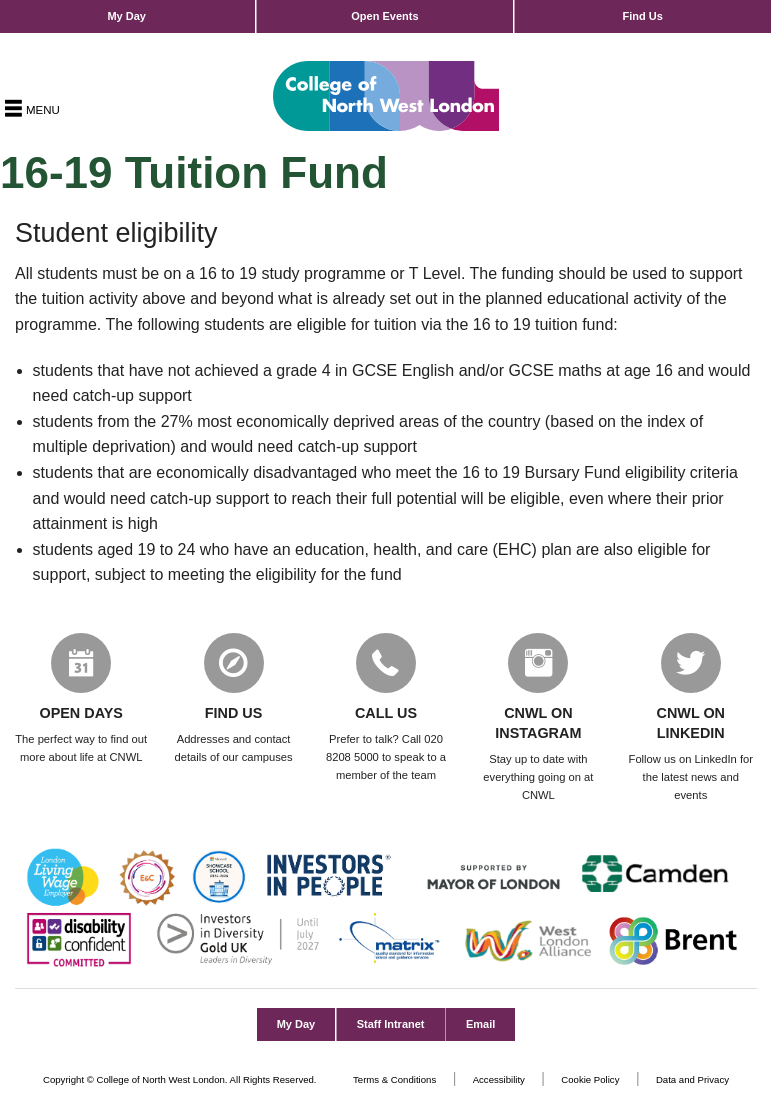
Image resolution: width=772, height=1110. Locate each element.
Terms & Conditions (394, 1079)
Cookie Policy (590, 1079)
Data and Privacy (692, 1079)
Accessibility (499, 1079)
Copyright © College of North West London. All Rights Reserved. (180, 1079)
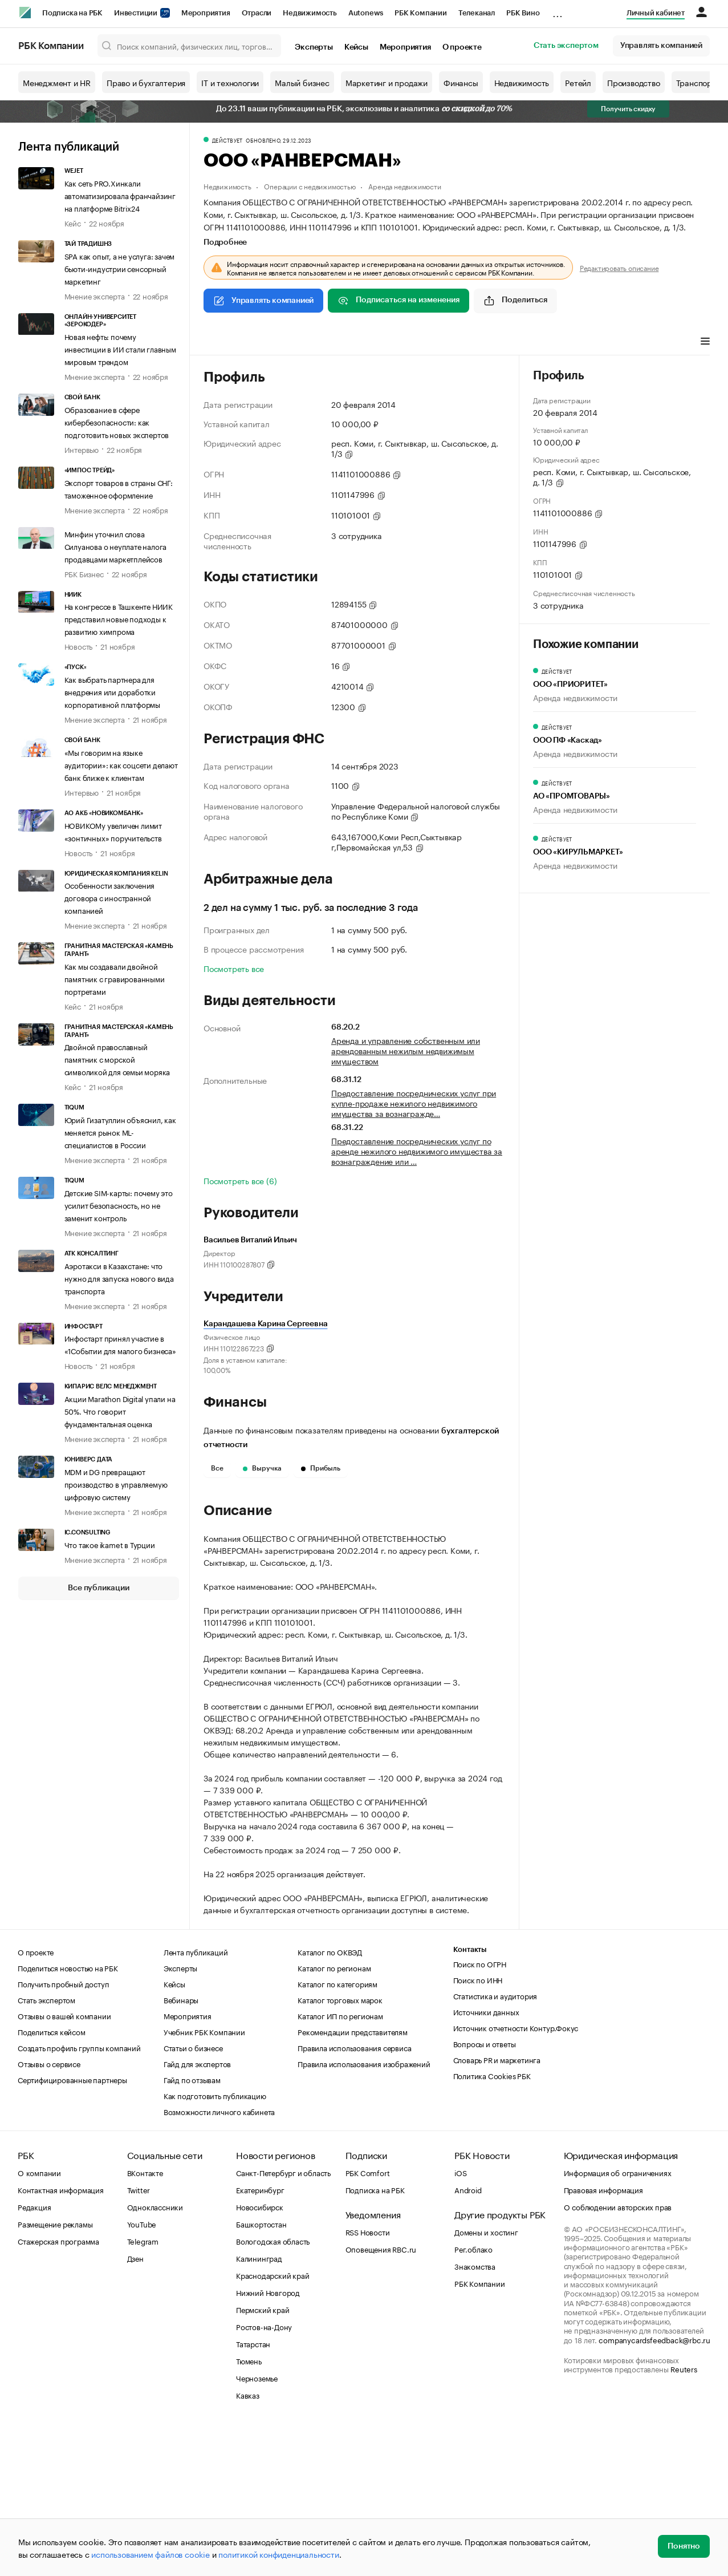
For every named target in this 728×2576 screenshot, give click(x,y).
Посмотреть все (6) (240, 1180)
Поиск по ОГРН (479, 2114)
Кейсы (356, 47)
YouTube (142, 2374)
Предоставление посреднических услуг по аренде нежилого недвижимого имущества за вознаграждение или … (416, 1150)
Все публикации (98, 1588)
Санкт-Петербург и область (283, 2322)
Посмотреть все (234, 968)
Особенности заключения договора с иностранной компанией (109, 897)
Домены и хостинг (486, 2382)
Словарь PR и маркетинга (496, 2209)
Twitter (139, 2340)
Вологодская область (273, 2391)
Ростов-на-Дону (264, 2476)
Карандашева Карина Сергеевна (265, 1324)
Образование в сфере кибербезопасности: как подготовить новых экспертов (116, 421)
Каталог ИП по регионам (340, 2166)
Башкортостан (261, 2374)
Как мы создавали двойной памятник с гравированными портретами (114, 978)
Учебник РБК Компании (204, 2182)
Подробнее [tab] (225, 242)
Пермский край (262, 2459)
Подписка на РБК (72, 13)
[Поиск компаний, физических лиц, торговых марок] (189, 45)
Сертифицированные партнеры (72, 2229)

━━━━━━

**Problem statement**
Pull each line containing "Поиск" from the records.

**The completed task**
Поиск по ОГРН (479, 2114)
[Поиск компаний, физических лиц, торговых марок] (189, 45)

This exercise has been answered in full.